CHRONIC WASTING DISEASE
Chronic Wasting Disease (CWD) is a contagious neurological disease affecting deer, elk and moose that has no cure and is always fatal. It was discovered in Missouri in 2010. Since then, the Missouri Department of Conservation (MDC) has taken measures to stop or slow the spread. Their efforts are working.
Now, MDC’s authority to regulate Chronic Wasting Disease is under attack by legislation aimed at transferring control of captive deer from the Missouri Department of Conservation to the Missouri Department of Agriculture. Even though, the Department of Agriculture has publicly testified they do no want the transfer of control to take place.
CWD was first recognized in 1967 in captive mule deer in Colorado. Since then, CWD has been found in Missouri and 21 other states and several Canadian provinces. These include Colorado, Illinois, Iowa, Kansas, Maryland, Michigan, Minnesota, Montana Nebraska, New Mexico, New York, North Dakota, Oklahoma, Pennsylvania, South Dakota, Texas, Utah, Virginia, West Virginia, Wisconsin, Wyoming, and Alberta and Saskatchewan.

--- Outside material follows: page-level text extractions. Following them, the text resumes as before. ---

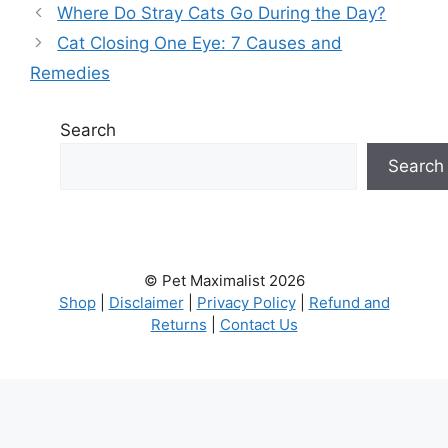
Where Do Stray Cats Go During the Day?
Cat Closing One Eye: 7 Causes and
Remedies
Search
Search
© Pet Maximalist 2026
Shop
|
Disclaimer
|
Privacy Policy
|
Refund and
Returns
|
Contact Us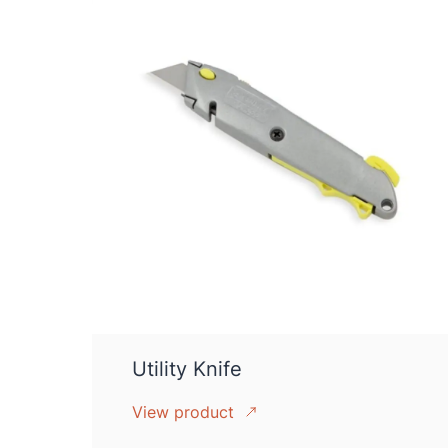
Utility Knife
View product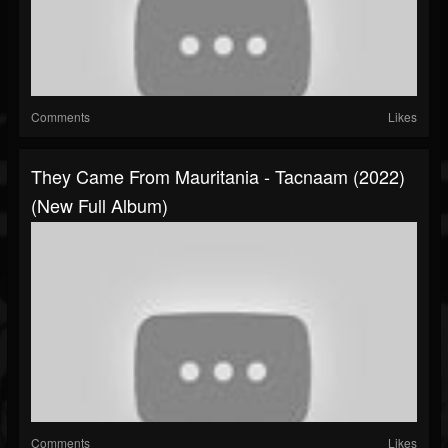
Comments
Likes
They Came From Mauritania - Tacnaam (2022)
(New Full Album)
Comments
Likes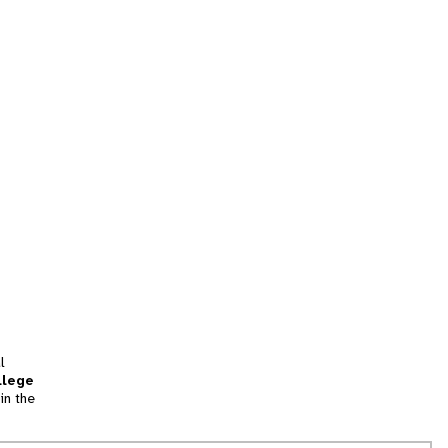
l
llege
in the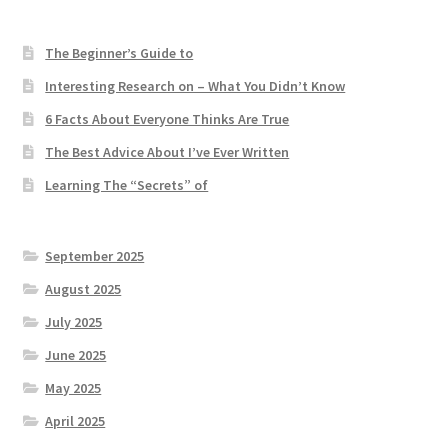
The Beginner’s Guide to
Interesting Research on – What You Didn’t Know
6 Facts About Everyone Thinks Are True
The Best Advice About I’ve Ever Written
Learning The “Secrets” of
September 2025
August 2025
July 2025
June 2025
May 2025
April 2025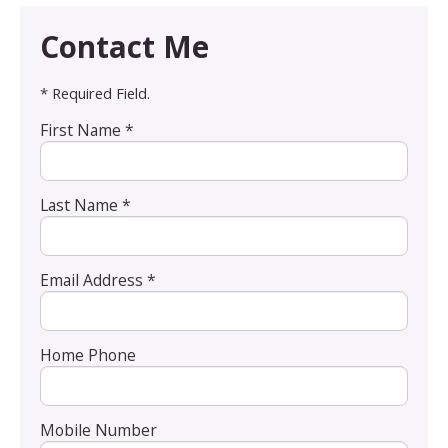
Contact Me
* Required Field.
First Name *
Last Name *
Email Address *
Home Phone
Mobile Number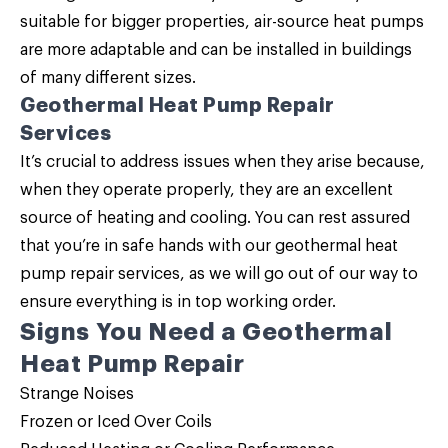
suitable for bigger properties, air-source heat pumps
are more adaptable and can be installed in buildings
of many different sizes.
Geothermal Heat Pump Repair
Services
It’s crucial to address issues when they arise because,
when they operate properly, they are an excellent
source of heating and cooling. You can rest assured
that you’re in safe hands with our geothermal heat
pump repair services, as we will go out of our way to
ensure everything is in top working order.
Signs You Need a Geothermal
Heat Pump Repair
Strange Noises
Frozen or Iced Over Coils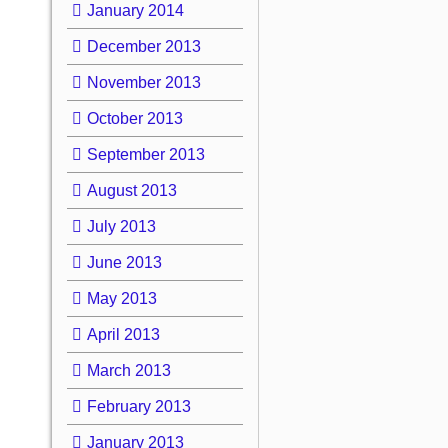
January 2014
December 2013
November 2013
October 2013
September 2013
August 2013
July 2013
June 2013
May 2013
April 2013
March 2013
February 2013
January 2013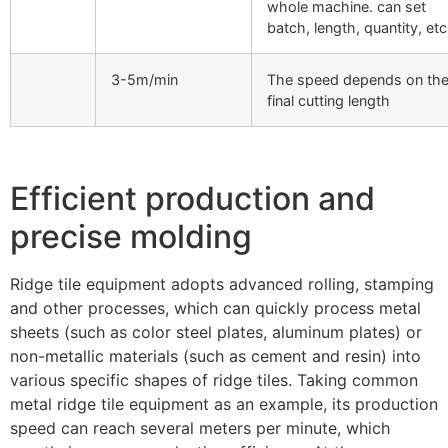
whole machine. can set
batch, length, quantity, etc
3-5m/min
The speed depends on th
final cutting length
Efficient production and
precise molding
Ridge tile equipment adopts advanced rolling, stamping
and other processes, which can quickly process metal
sheets (such as color steel plates, aluminum plates) or
non-metallic materials (such as cement and resin) into
various specific shapes of ridge tiles. Taking common
metal ridge tile equipment as an example, its production
speed can reach several meters per minute, which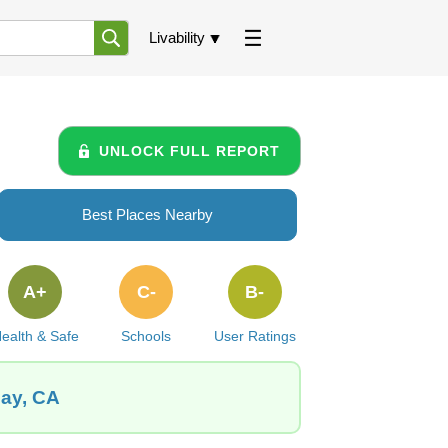
Livability
UNLOCK FULL REPORT
Best Places Nearby
A+
C-
B-
ealth & Safe
Schools
User Ratings
Bay, CA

CWD is believed to be spread by shipping live infected animals across state lines to high-fenced enclosures for breeding and shooting. It is imperative that Missouri close its borders to the importation of live deer. Doing so will greatly reduce the threat of further contamination of Missouri’s wild deer herd.
CWD is spread both directly from deer to deer and indirectly to deer from infected soil and other surfaces. Animals with signs of CWD show changes in natural behavior and can exhibit extreme weight loss, excessive salivation, stumbling, and tremors. CWD in deer can only be confirmed by laboratory tests of brain stem or lymph tissue from dead animals.
HOW CWD AFFECTS YOU
Once well established in an area, CWD has proven to be impossible to eradicate. States with CWD must focus on limiting the spread of the disease and preventing its introduction to new areas.
Infectious diseases such as chronic wasting disease (CWD) threaten Missouri deer, Missouri’s nearly 520,000 deer hunters, millions of wildlife watchers, thousands of landowners, 12,000 Missouri jobs, and hundreds of businesses and communities that depend on the $1 billion boost in economic activity related to deer hunting and watching.
Missouri’s first cases of CWD were detected in 2010 and 2011 in captive deer at private big-game hunting preserves in Linn and Macon counties. A total of 11 cases of CWD have been confirmed in captive deer at these facilities. CWD has since been found in 10 free-ranging deer within two miles of the captive facility in Macon County. In Missouri, CWD has not been detected outside of a small area that borders northeastern Linn and northwestern Macon counties.
Missouri offers some of the best deer hunting in the country, and deer hunting is an important part of many Missourians’ lives and family traditions. Infectious diseases such as CWD could reduce hunting and wildlife-watching opportunities for Missouri’s nearly 520,000 deer hunters and almost two million wildlife watchers.
Deer hunting is an important economic driver in Missouri and gives a $1 billion annual boost to state and local economies. Lower deer numbers from infectious diseases such as CWD could hurt 12,000 Missouri jobs and many businesses that rely on deer hunting as a significant source of revenue, such as meat processors, taxidermists, hotels, restaurants, sporting goods stores, and others.
CWD also threatens the investments of thousands of private landowners who manage their land for deer and deer hunting, and who rely on deer and deer hunting to maintain property values.
If CWD spreads far and wide in Missouri, deer hunting as we know it will cease to exist, and rural Missouri economies will lose the significant financial benefit hunters bring to their cities and towns.